Richard Malone: That was a big shock. It’s really an honour to open the show. I didn’t expect it at all, especially because it was kind of taking the piss. Twelve dead pan serious girls in twisted uniforms and full skirts, with spray painted sorting hats and shiny white joke shop boots, stomping out to a radio 4 version of “Fancy”, complete with introduction. It was a very enjoyable moment. Then I found out that I won the “Deutsche Bank Award” for Fashion and I nearly died. It’s an amazing support and it really builds your confidence, when someone believes in you like that. Also, Christopher Kane previously won it when he graduated, so it felt unreal for me to win it! But I don’t think that any of the awards I’ve won have changed the way I approach my work. My approach is the reason that I won them.

You used up-cycled fabrics and make a point about responsibly sourcing everything that you possibly can; this is obviously something close to your heart?

Richard Malone: I worked in Paris for a year at Louis Vuitton and whilst working in Paris was a brilliant learning experience, you see a lot of waste.
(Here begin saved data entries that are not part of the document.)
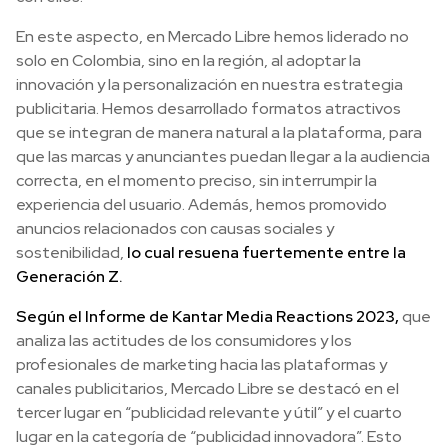
En este aspecto, en Mercado Libre hemos liderado no
solo en Colombia, sino en la región, al adoptar la
innovación y la personalización en nuestra estrategia
publicitaria. Hemos desarrollado formatos atractivos
que se integran de manera natural a la plataforma, para
que las marcas y anunciantes puedan llegar a la audiencia
correcta, en el momento preciso, sin interrumpir la
experiencia del usuario. Además, hemos promovido
anuncios relacionados con causas sociales y
sostenibilidad,
lo cual resuena fuertemente entre la
Generación Z.
Según el Informe de Kantar Media Reactions 2023,
que
analiza las actitudes de los consumidores y los
profesionales de marketing hacia las plataformas y
canales publicitarios, Mercado Libre se destacó en el
tercer lugar en “publicidad relevante y útil” y el cuarto
lugar en la categoría de “publicidad innovadora”. Esto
A lot of places make insanely wasteful ready-to-wear collections for the purpose of selling fucking perfume and it pisses me off. A bit of intellect and consideration is needed when you’re producing and I think we really need to see a lot more transparency at these companies, and a lot more responsibility. Vuitton are excellent at sponsoring people and utilising their waste fabrics, encouraging and sponsoring students and artists for projects, but others are not.

Your graduate collection was heralded for its exaggerated proportions. Will this be a signature of yours? 

Richard Malone: I think the minimal thing wore a bit thin. I mean, for me, cutting makes the garment. That is your job as a designer – a great cut and an impeccable finish. I feel like if it isn't that, then its just basic and ill-considered, and why pay a premium for that? The challenge is in balancing amazing creative cutting with amazing finish, Junya Watanabe is a great example. It should be special, and I feel like whatever it is I do, you shouldn't be able to get from any other designer and you certainly shouldn't be able to get it from Oxfam. 

You draped, cut, sewed, embroidered and finished everything yourself – are you a control freak?

Richard Malone: I am a control freak, entirely. I will always have to see everything and how it’s finished. I have to do everything. I am a control freak because it’s my name on the label.